Many businesses and high value activities definitely requires IT. The senior management people must be able to articulate it and technology practitioners must have the facility, not just mere ability, to make that need happen. IT have evolved and specific areas have all become important for a sound enterprise system. Not one area can be sacrificed to make the other seem better or valuable anymore.
That makes IT remote for small and underfunded companies. But IT need not be that expensive as inexperience ones and first adapters so indicates. The budget and size alone is deceiving. IT is not always going to cut into an effective and efficient initiatives even for allocation of big budget backed by their own companies (senior management). Check and compare small and big companies’ effort and discover what’s taking the small company with a better IT than the big company or the competitor doing good and the other is not. IT alone cannot be blamed here no matter how proficient the company’s technology people are. It’s not that IT must be administered the same the way other efforts or initiatives are done. There is good reason why generals are so effective at running the affairs of their organizations with their officers and men assigned both in the office and in the field or warfare and with their IT-related efforts, if any, can help them execute their plan of actions faster and at point-blank. IT is not a panacea but many organizations may discover it can be used to assist in their objectives and even accelerate things further. Organizations like the military and other commercial entities realized that with IT they become nimble in their decisions and executions of objectives. However, the current experience is gloomy and makes people cynic on the prospects of IT. Only big ones seem to benefit from it because they have deep pocketed budgets. We can forward further with a progressive one.
IT can facilitate enterprise goals at the outset. Business and IT lead roles must do more for IT to be useful and functional for the business as well as the workplace. IT must provide convenience to people, too.
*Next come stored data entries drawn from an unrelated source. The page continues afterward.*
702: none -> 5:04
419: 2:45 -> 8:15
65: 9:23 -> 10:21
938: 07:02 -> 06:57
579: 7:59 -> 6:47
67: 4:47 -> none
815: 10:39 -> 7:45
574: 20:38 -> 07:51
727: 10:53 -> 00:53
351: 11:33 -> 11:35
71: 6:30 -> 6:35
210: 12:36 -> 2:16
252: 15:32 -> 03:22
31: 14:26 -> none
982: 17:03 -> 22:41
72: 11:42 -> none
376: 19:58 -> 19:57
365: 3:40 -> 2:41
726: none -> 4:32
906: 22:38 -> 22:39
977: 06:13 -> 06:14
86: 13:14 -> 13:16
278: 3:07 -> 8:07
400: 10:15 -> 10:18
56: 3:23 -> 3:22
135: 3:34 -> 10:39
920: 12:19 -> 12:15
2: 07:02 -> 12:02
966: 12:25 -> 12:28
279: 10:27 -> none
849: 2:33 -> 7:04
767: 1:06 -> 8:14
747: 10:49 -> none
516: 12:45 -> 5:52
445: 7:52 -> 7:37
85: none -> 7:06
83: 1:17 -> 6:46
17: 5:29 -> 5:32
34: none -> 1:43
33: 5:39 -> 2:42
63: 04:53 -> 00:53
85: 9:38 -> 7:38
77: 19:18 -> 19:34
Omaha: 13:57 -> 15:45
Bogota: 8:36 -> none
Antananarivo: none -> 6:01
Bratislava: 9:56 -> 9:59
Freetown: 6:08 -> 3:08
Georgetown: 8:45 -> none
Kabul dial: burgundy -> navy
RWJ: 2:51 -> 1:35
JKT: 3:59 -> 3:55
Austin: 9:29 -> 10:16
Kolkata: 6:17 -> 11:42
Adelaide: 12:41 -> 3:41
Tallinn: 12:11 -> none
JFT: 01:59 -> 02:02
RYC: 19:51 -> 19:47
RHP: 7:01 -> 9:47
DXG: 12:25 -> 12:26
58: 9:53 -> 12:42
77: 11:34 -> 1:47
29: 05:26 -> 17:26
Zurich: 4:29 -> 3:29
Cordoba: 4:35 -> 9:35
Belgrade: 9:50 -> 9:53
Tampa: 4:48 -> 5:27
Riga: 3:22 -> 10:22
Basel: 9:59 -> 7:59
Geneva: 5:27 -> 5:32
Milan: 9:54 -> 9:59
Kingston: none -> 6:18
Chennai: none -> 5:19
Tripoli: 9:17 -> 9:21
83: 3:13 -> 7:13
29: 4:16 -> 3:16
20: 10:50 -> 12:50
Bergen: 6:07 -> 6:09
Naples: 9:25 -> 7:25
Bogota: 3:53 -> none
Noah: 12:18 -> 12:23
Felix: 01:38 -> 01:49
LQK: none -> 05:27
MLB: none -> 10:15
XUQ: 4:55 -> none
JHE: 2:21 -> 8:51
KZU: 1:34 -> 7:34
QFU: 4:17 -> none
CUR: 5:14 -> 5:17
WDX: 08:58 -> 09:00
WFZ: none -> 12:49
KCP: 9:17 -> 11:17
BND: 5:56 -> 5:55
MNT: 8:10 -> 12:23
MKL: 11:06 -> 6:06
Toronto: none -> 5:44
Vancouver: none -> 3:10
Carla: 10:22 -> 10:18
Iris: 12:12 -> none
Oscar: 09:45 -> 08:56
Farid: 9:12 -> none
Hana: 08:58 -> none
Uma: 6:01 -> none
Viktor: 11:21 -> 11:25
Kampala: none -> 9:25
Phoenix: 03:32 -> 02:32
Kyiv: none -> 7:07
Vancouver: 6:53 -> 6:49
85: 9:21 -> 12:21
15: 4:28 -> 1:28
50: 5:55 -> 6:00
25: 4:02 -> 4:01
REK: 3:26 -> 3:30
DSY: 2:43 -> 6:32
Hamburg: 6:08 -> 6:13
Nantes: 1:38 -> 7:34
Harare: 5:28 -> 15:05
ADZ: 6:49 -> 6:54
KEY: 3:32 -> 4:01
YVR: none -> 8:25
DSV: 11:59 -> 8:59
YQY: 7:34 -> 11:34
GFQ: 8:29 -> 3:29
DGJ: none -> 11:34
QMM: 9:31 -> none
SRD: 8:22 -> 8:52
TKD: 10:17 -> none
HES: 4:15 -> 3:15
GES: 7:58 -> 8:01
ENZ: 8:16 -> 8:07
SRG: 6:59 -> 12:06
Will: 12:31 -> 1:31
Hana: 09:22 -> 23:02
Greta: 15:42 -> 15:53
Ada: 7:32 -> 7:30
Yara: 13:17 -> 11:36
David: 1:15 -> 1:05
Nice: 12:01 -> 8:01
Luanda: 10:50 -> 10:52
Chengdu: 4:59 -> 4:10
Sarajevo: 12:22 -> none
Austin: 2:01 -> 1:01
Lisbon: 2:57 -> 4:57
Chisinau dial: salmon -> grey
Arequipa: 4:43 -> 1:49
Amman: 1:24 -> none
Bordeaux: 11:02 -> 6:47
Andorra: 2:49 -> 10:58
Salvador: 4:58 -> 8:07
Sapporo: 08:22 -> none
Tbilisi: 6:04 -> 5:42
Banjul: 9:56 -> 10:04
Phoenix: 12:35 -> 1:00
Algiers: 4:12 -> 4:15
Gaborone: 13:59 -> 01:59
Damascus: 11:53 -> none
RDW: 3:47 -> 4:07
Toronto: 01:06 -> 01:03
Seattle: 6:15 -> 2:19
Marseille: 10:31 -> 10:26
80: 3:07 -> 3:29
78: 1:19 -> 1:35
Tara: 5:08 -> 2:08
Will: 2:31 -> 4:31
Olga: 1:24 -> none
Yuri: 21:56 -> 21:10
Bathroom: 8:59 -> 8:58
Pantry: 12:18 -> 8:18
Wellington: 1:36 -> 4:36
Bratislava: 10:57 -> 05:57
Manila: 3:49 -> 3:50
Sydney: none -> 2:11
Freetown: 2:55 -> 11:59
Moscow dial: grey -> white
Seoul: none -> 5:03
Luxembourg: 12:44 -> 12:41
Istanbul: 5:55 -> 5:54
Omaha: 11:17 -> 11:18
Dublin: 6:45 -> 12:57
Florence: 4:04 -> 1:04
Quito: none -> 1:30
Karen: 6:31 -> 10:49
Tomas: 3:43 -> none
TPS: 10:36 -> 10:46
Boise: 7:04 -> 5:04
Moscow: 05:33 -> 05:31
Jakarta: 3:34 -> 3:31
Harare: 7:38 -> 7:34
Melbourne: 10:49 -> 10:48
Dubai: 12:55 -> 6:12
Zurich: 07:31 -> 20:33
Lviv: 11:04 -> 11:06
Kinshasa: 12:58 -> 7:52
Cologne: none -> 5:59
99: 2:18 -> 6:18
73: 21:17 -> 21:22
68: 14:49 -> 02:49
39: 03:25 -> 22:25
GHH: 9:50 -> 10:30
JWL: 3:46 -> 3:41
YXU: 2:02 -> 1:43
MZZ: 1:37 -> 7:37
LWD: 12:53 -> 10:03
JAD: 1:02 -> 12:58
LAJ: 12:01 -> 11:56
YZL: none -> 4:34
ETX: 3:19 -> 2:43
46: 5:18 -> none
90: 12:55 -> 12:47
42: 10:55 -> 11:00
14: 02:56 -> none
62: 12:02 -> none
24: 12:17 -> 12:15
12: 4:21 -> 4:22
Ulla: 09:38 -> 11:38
Imagine just one of the few mechanisms we've been using to deal with a task, a notable 8Ps, published here before, for initiating, developing and making programs and services happen. Check the following (an additional realization from our first account of 8Ps):
-Purpose (start, master plan),
-People (strategy, requiring correct specifications, humans make everything and miss a lot!),
-Product (technologies however and whatsoever they are must not influence the major portion of the decision),
-Policy (rules, regulations and laws),
-Process (actions guided by the purpose),
-Procurement (acquisitions, reinforced by our AIM business lifecycle, Where do you put software development efforts? Pick one of the following facets: acquisition, implementation or management?),
-Period (time, Would you be able to calculate when may the complete delivery happen from the beginning? See purpose.),
-Produced (finished or set goal achieved).